About this exercise: Your task is to retype, word for word, the lines from the start of the data through the line holding "one przez witaminę C lub jej pochodne, która". Do not include the pictures.

Material for this task:
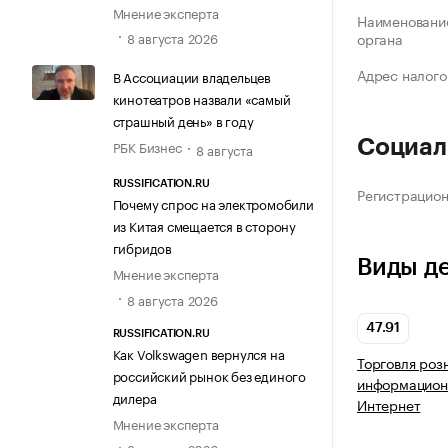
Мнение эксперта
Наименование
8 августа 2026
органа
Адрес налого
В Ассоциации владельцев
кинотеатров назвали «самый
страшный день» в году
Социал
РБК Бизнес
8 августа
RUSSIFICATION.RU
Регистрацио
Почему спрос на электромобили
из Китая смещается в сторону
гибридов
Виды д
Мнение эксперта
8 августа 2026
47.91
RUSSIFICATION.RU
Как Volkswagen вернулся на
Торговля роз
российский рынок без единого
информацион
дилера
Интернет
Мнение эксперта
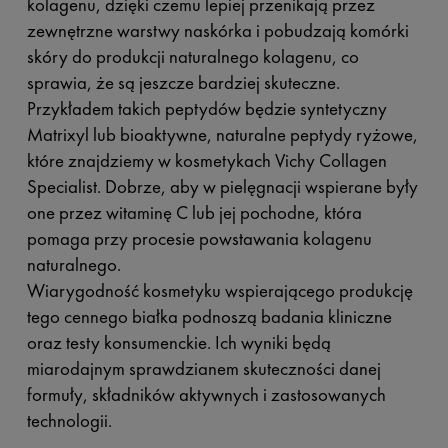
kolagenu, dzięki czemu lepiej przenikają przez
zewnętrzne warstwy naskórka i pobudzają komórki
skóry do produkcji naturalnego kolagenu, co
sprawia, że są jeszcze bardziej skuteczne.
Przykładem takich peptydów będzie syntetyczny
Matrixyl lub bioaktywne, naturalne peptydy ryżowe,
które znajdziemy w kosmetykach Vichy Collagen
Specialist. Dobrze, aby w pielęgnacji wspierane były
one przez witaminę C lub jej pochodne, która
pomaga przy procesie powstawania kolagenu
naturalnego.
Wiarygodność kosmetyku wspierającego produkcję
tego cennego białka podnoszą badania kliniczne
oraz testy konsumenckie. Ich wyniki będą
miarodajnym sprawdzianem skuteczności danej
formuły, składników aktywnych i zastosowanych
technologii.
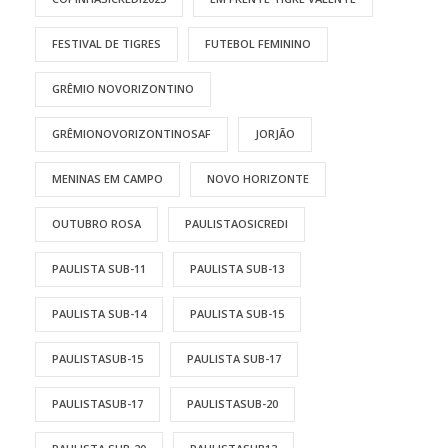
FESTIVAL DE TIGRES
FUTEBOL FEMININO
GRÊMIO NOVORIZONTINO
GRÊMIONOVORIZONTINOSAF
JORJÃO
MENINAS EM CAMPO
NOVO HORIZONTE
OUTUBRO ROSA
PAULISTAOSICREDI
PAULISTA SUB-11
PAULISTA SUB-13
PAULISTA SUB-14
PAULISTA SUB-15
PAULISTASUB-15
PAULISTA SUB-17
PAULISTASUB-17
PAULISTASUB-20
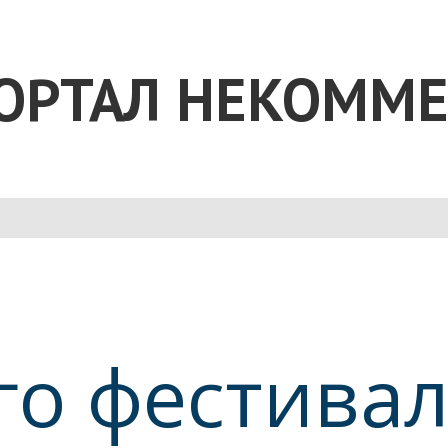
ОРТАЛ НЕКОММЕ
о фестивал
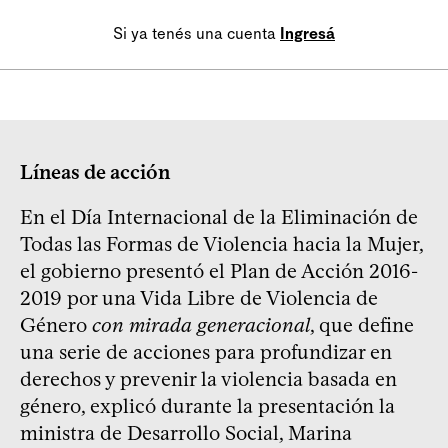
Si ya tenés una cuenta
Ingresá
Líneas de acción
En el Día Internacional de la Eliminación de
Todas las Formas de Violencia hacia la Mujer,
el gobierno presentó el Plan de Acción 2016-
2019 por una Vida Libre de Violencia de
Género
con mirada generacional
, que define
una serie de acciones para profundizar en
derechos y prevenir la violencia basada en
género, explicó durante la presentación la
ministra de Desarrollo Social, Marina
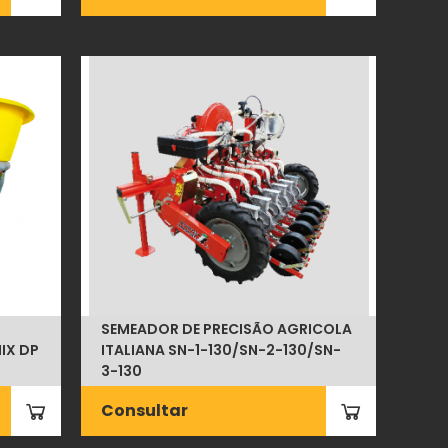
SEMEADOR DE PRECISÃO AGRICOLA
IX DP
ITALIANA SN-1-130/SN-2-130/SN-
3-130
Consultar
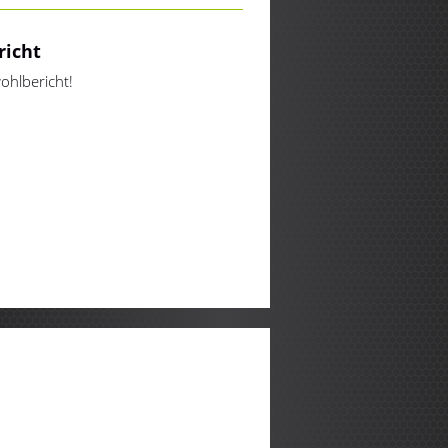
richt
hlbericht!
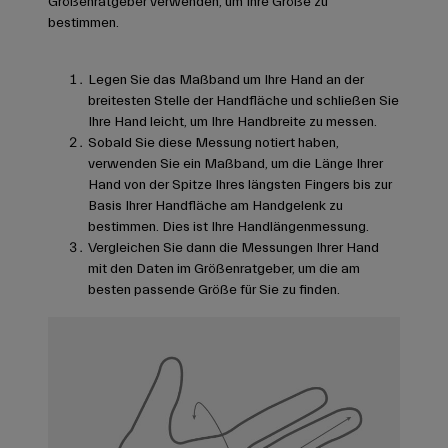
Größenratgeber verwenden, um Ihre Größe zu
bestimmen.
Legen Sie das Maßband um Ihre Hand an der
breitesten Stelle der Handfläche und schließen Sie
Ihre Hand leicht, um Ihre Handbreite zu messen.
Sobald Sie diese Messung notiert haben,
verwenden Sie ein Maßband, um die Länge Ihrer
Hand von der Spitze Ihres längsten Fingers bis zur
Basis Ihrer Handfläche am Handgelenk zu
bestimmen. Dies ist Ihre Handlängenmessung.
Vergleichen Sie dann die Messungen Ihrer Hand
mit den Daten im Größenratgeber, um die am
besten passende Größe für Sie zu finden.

Response to the exercise:
Мнение эксперта
Наименование
8 августа 2026
органа
Адрес налого
В Ассоциации владельцев
кинотеатров назвали «самый
страшный день» в году
Социал
РБК Бизнес
8 августа
RUSSIFICATION.RU
Регистрацио
Почему спрос на электромобили
из Китая смещается в сторону
гибридов
Виды д
Мнение эксперта
8 августа 2026
47.91
RUSSIFICATION.RU
Как Volkswagen вернулся на
Торговля роз
российский рынок без единого
информацион
дилера
Интернет
Мнение эксперта
kolagenu, dzięki czemu lepiej przenikają przez
zewnętrzne warstwy naskórka i pobudzają komórki
skóry do produkcji naturalnego kolagenu, co
sprawia, że są jeszcze bardziej skuteczne.
Przykładem takich peptydów będzie syntetyczny
Matrixyl lub bioaktywne, naturalne peptydy ryżowe,
które znajdziemy w kosmetykach Vichy Collagen
Specialist. Dobrze, aby w pielęgnacji wspierane były
one przez witaminę C lub jej pochodne, która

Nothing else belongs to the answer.